-- Listed records follows --

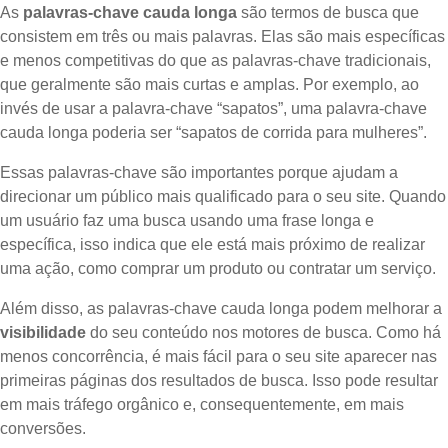
As
palavras-chave cauda longa
são termos de busca que
consistem em três ou mais palavras. Elas são mais específicas
e menos competitivas do que as palavras-chave tradicionais,
que geralmente são mais curtas e amplas. Por exemplo, ao
invés de usar a palavra-chave “sapatos”, uma palavra-chave
cauda longa poderia ser “sapatos de corrida para mulheres”.
Essas palavras-chave são importantes porque ajudam a
direcionar um público mais qualificado para o seu site. Quando
um usuário faz uma busca usando uma frase longa e
específica, isso indica que ele está mais próximo de realizar
uma ação, como comprar um produto ou contratar um serviço.
Além disso, as palavras-chave cauda longa podem melhorar a
visibilidade
do seu conteúdo nos motores de busca. Como há
menos concorrência, é mais fácil para o seu site aparecer nas
primeiras páginas dos resultados de busca. Isso pode resultar
em mais tráfego orgânico e, consequentemente, em mais
conversões.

-- Listed records concluded --

→ Task to carry out
State how many lines in the entries above hold the word "mais", with no further text.

→ Answer to the exercise
6